Where will money come from?
Personally I don't care about the 1.25 GW goal. I'd be happy with 800 MW. Tracking cumulative installation, this would take them from 1.7 GW to 2.5 GW, an that is respectable growth. Getting to 2.9 GW would be fantastic, but not at the cost of weakening their financial position. So I would prefer to end the year with more cash, more working capital, and only a $400M decline in DevCo CF (less than half the $821M from last year). So if they did all that and got to 25 GW cumulative, I'd be quite pleased.
I too think aiming for 800 MWs is much more appropriate than 1.25GWs. But I am not sure how Mr.Market will perceive such guidance. In my opinion, part of current SCTY stock price still reflects future growth. Lower the growth, lower the growth-premium.
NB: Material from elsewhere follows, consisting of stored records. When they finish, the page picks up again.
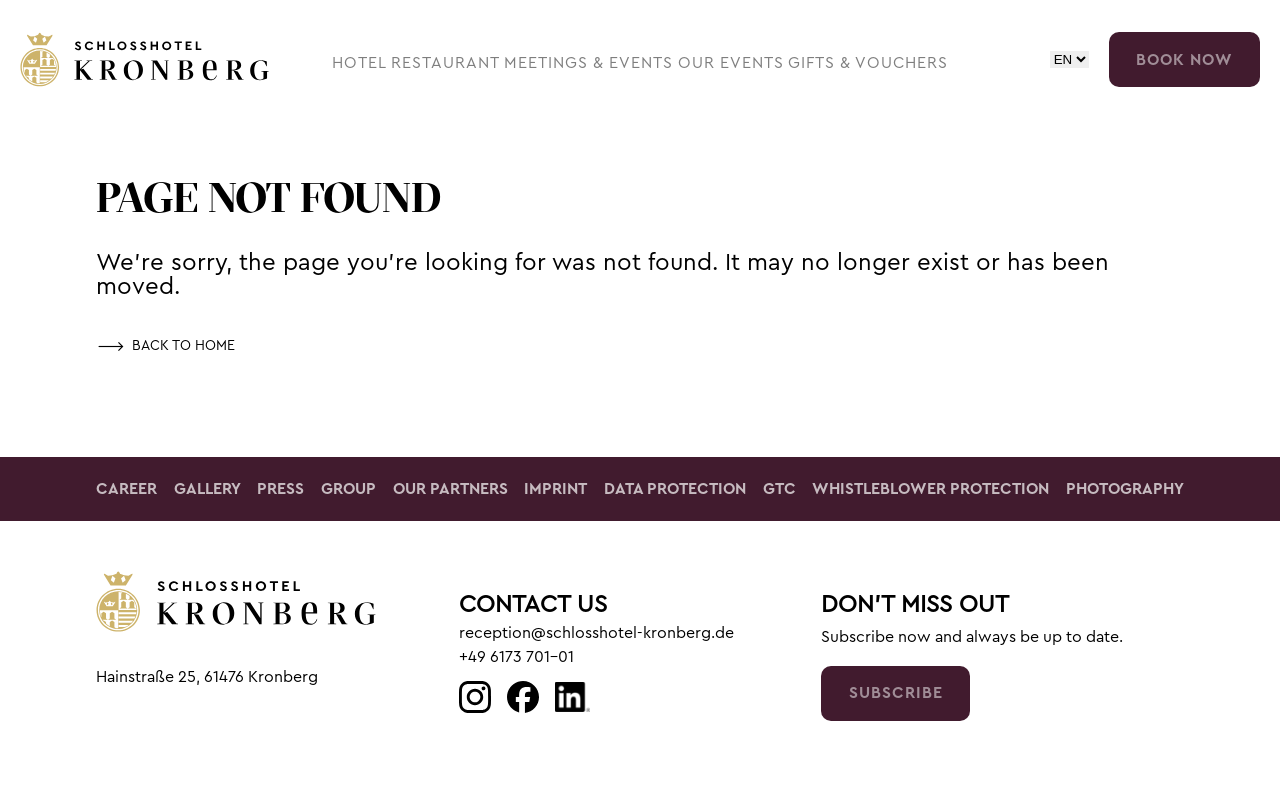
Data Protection (675, 489)
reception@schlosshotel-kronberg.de (596, 633)
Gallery (207, 489)
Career (126, 489)
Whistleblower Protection (930, 489)
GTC (779, 489)
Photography (1125, 489)
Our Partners (450, 489)
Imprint (555, 489)
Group (348, 489)
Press (280, 489)
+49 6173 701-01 (516, 657)
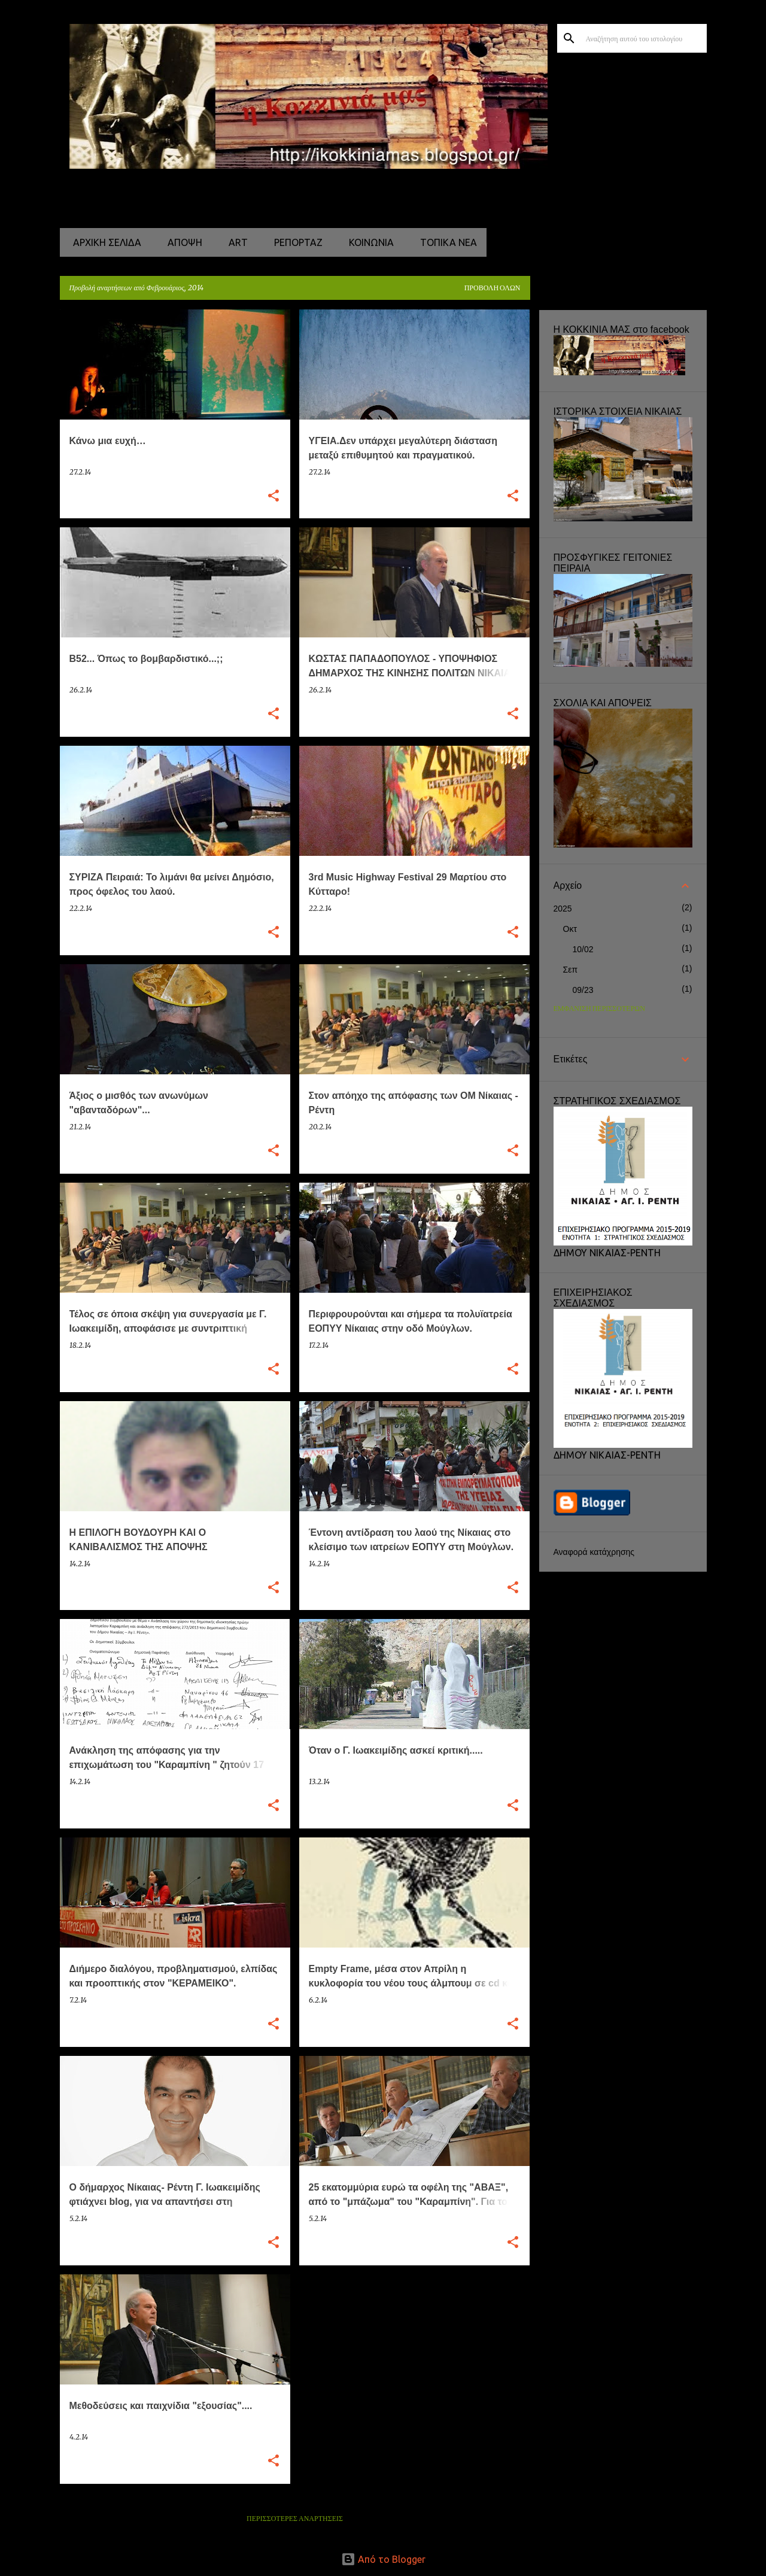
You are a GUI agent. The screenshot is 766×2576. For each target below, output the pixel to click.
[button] (273, 496)
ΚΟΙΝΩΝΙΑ (367, 242)
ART (234, 242)
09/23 (583, 990)
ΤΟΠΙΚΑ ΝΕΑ (445, 242)
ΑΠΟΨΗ (181, 242)
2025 (563, 908)
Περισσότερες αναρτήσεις (295, 2519)
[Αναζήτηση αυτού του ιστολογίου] (644, 38)
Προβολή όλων (492, 288)
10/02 (583, 949)
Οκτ (570, 929)
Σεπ (570, 969)
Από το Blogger (383, 2559)
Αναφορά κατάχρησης (594, 1552)
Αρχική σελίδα (103, 242)
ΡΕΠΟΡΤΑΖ (294, 242)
I think it's reasonable to expect the stock to fall on this news.
Additionally, I am not so sure $400Mil additional DevCo borrowing will be enough for it. I think it will easily be north of $600mil. And yet, even at $400mln, I am not sure if they will have an easy time raising that much cash.
The ultimate salvaging of the situation is to somehow monetise the out year cashflows (from slide-10). They want to try to do that by asset sales. I am quite skeptical of such sales for a number of reasons. I can dedicate an entire mega-post just on that. In my view even if such a sale happens, it will be more one time in nature accessing old friends and distant relatives, much like the silverlake deal.
Additionally such sale, based on pricing, will call the 6% discount rate into question and there is a big chance will put pressure on the stock. Or maybe the immediate cash relief will propel the stock up. It's a toss up.
I'd also like to see about 250 MWh of storage installed. 140 MWh residential (20k Powerwalls ) and 90 MWh commercial (900 Powerpacks) would bring in another $120 M in revenue (not all recognized in first year). I'm not sure is Tesla Energy is upto supplying this. If the supply were there, they could double or quadruple this. As they bring on the batteries, I think the market will positive respond. This will be a nice expansion of their current business model.
I don't see their current model as broken: I see it as incomplete. So I am eager to see them offer much more. It will be much more fun when we are trying to guess how many MWh they will sell each quarter.
I am quite puzzled. How will SolarCity pay for these batteries up-front?
If the business model is cracking just under the weight of panels, once you add the burden of financing the batteries, it will simply put that much more burden and effectively accelerate the business failure.
Are you thinking that Tesla will provide some sort of financing plans to SolarCity, where it doesn't need to pay upfront? That will simply transfer the business model mess up from SolarCity to Tesla. I am not sure if any of Tesla shareholders will like that.
Now that is only addressing liquidity issues with on-boarding batteries.
Separately, in my view I don't get the sense that battery installations will be immensely profitably to SolarCity. It appears as though between the ITC and grid-services, they might be able to recoup the costs. But will there be sizable profit? That's highly speculative at this point.